Dataset excerpts:
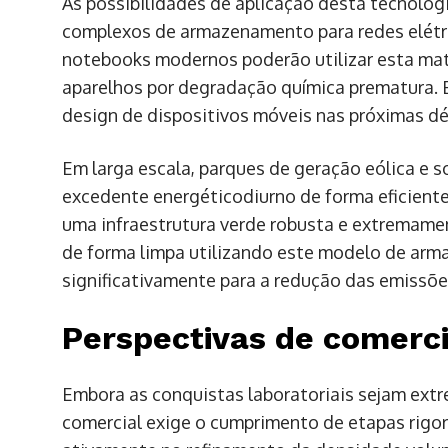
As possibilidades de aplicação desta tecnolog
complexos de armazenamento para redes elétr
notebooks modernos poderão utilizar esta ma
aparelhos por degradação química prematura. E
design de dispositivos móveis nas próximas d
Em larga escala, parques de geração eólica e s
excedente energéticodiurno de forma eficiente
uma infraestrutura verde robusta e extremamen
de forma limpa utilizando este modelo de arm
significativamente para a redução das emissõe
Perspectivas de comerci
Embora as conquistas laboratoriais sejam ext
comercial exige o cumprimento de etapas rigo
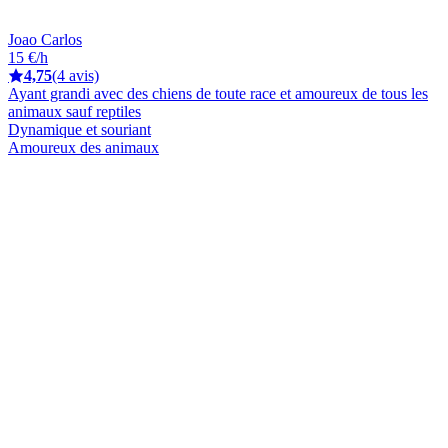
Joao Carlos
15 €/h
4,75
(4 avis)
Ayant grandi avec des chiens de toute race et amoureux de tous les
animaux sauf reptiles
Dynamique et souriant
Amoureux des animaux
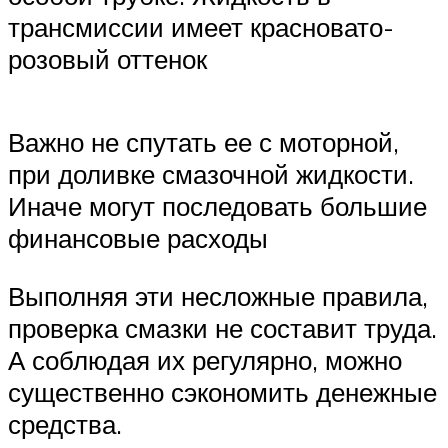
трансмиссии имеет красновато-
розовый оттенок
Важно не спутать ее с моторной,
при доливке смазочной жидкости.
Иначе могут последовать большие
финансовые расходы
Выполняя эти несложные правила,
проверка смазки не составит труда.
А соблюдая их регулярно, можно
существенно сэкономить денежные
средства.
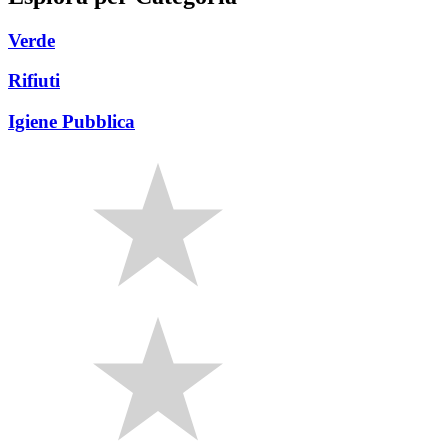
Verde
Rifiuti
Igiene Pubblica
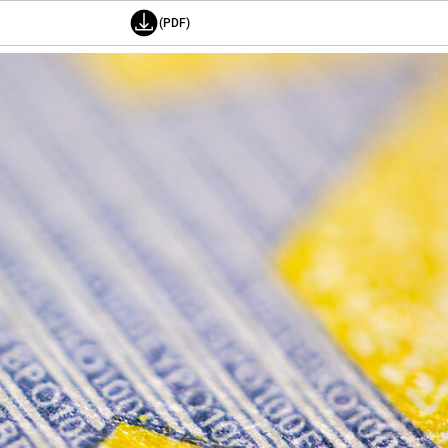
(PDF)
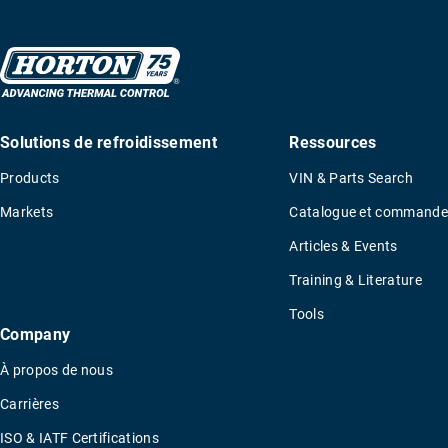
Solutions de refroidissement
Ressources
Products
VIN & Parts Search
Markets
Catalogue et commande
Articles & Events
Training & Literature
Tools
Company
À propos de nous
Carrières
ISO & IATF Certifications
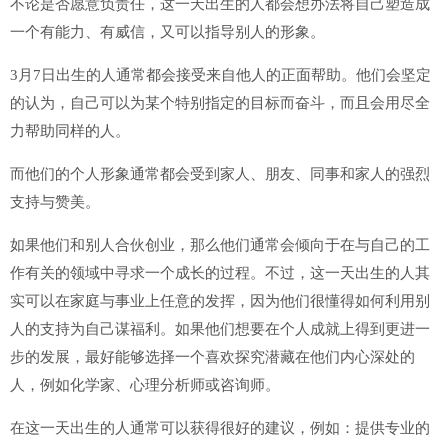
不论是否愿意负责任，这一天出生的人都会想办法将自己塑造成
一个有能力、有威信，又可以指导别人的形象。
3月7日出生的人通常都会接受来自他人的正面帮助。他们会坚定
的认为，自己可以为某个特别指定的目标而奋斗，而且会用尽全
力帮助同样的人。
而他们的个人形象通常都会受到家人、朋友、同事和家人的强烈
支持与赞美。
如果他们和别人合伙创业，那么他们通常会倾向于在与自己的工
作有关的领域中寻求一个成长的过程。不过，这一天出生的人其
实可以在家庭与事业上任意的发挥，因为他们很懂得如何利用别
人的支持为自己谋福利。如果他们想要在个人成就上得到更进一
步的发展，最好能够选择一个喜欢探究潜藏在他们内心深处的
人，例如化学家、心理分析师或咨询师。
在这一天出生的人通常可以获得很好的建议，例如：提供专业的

Exercise requirements:
Copy down each line in the entries that has the word "forma".

Solved exercise:
excedente energéticodiurno de forma eficiente
de forma limpa utilizando este modelo de arm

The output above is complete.